Tuesday, March 18, 2008

Thoughts

A 400 point rally. Second one in two weeks. After yesterday and hearing all the talking heads, really no surprise here. So my thoughts going forward. First, Wall St. are idiots. There is no reason we should be rallying but I thought last week listening to what the talking heads said that we were headed for a bounce and that got postponed by Bear and now that is past there is even more evidence of a good bounce. For the most part I ignore technical indicators but we are playing a probability game and when things become so extreme, when they get so out of whack, if you own puts to protect a name it can make sense to take off that protection. The probabilities get so far in your favor. All of 2006 I did not look at the VIX or put call ratio. They never go so extreme to scream so loudly that you could add and take off protection or short exposure.
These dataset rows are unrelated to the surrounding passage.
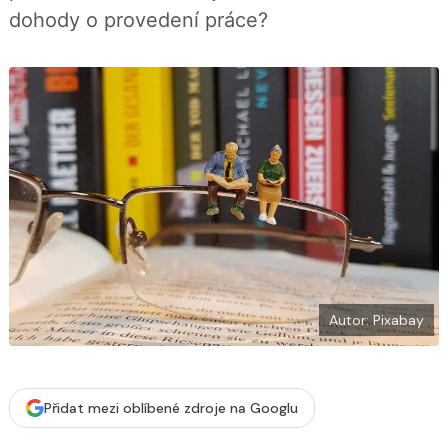
o
dohody o provedení práce?
k
u
Autor: Pixabay
Přidat mezi oblíbené zdroje na Googlu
The game plan seemed to work pretty well for me. I said if the market opened down between -100 and -500 to do nothing. That is what happened and besides covering about 40% of my Lehman short (wish now I would have covered it all) because it opened down 40% I did nothing. I watched. I also said probably sell any major rallies but that is where the art comes in. As the day progressed you could tell by the tape, the breadth, the overall confidence returning to the system that it was not a good time to sell and to start buying or pulling back the protection. Like I said this is where the art of investing comes in. I wish things were more normal but you are getting moves in massive companies that you don't see in six months or a year much less a week. They are more like technology penny stocks than blue chip companies. If you are short Lehman, boom in two days you are up 60% (Lehman is down). You got to start covering. If you bought Lehman after the down move in 24 hrs you had an 80% move up. You have to sell that 24 hours later. Does that make you a trader? Not really because if you thought it was a fifty cent dollar you received almost full valuation in 24 hours. I could name name after name like that (less extreme). Guys like me struggle with this. We buy something with the expectation that we will be holding it for a year, two years, five years and feel amost dirty if we sell it two days later. Well if you buy something and it moves up 20% two days later, you do not have to sell all out but it makes sense to take profits. These are just massive moves.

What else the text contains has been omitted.